Select red pepper starter plants that are short, thick and have three to five sets of leaves. Avoid plants with yellow or wilted leaves or plants that have already begun to flower or fruit. Check the roots of the plant. Do not purchase a plant that appears to be root bound, meaning the roots are tightly grown together and little to no soil is visible.
Amend your soil by adding 3 inches of compost to the garden bed or pot. Mix the compost thoroughly with your soil using a spade shovel. The added compost will increase the nutrients in your soil and provide good drainage for your pepper plants. Mix in an all-purpose slow-release fertilizer according to the directions on the package.
Plant your bell pepper plants in the ground or in a pot outdoors once any threat of frost has passed and the average daytime temperature is between 70 to 80 degrees Fahrenheit. Bell peppers cannot tolerate cold weather and growing slows if nighttime temperatures drop below 55 degrees Fahrenheit.

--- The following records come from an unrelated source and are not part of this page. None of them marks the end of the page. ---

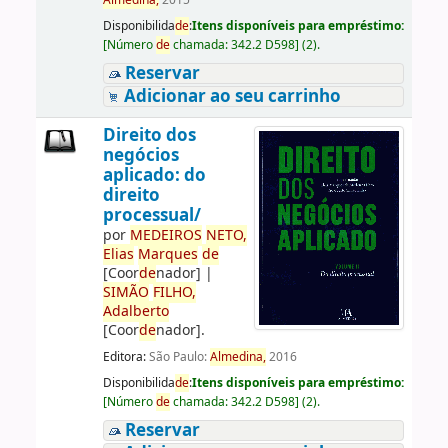
Almedina,
2015
Disponibilida
de
:
Itens disponíveis para empréstimo:
[
Número
de
chamada:
342.2 D598
]
(2).
Reservar
Adicionar ao seu carrinho
Direito dos
negócios
aplicado: do
direito
processual/
por
ME
DE
IROS
NETO,
Elias
Marques
de
[Coor
de
nador]
|
SIMÃO
FILHO,
Adalberto
[Coor
de
nador]
.
Editora:
São Paulo:
Almedina,
2016
Disponibilida
de
:
Itens disponíveis para empréstimo:
[
Número
de
chamada:
342.2 D598
]
(2).
Reservar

Space plants at least 18 inches apart, or as directed on the information card for the variety of bell pepper you purchased. Dig a hole a little larger than the root ball of your plant. Place the plant in the hole and gentle fill the hole with soil, compacting it down as you fill. Water each plant thoroughly.
Cover the plant beds with a layer of mulch to reduce water evaporation and prevent weeds from growing.
Water your pepper plants frequently because dry soil may reduce their productivity. Always water your plants at the soil and never from overhead. Water left on leaves can cause rot and disease.
Harvest peppers once they have ripened from green to red. Cut the peppers with hand pruners at the stem close to the branch.